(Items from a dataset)
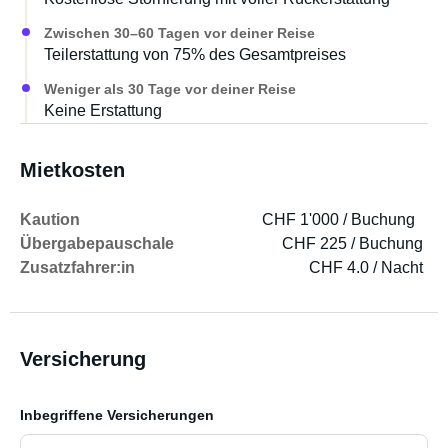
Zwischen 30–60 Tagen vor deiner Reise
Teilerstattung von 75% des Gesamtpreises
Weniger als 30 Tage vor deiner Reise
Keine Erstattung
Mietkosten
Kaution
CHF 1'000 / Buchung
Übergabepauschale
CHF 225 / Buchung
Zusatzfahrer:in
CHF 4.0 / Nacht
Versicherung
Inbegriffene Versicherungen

...

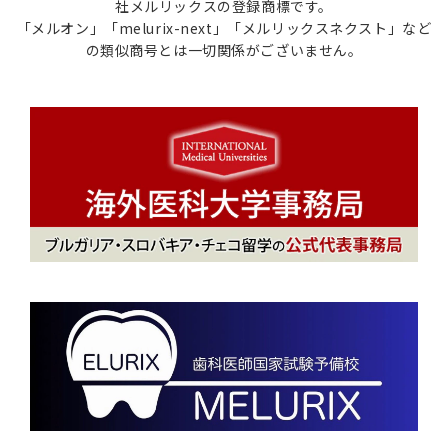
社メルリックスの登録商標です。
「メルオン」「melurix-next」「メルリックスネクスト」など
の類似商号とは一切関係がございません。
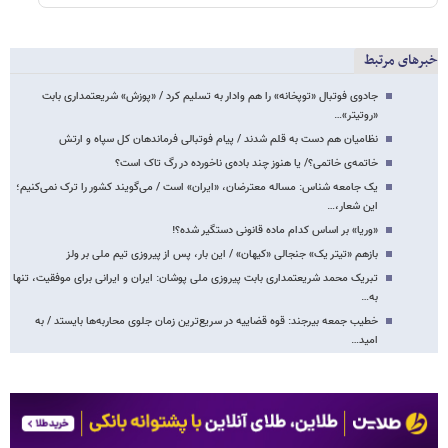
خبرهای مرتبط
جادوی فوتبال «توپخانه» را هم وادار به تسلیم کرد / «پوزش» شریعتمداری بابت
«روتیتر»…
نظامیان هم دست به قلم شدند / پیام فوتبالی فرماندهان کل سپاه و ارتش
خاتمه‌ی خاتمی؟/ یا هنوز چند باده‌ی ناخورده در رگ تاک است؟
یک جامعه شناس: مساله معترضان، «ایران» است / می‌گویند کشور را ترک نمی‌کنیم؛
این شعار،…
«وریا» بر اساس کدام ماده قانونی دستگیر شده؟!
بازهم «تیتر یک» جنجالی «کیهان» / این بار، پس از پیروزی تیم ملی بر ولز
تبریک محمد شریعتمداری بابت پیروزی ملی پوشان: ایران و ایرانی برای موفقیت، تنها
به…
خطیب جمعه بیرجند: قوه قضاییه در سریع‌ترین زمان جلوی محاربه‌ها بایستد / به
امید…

WHAT TO PRODUCE> Scan the records above for the word "پیروزی". Show each line in which it appears.

RESPONSE>
بازهم «تیتر یک» جنجالی «کیهان» / این بار، پس از پیروزی تیم ملی بر ولز
تبریک محمد شریعتمداری بابت پیروزی ملی پوشان: ایران و ایرانی برای موفقیت، تنها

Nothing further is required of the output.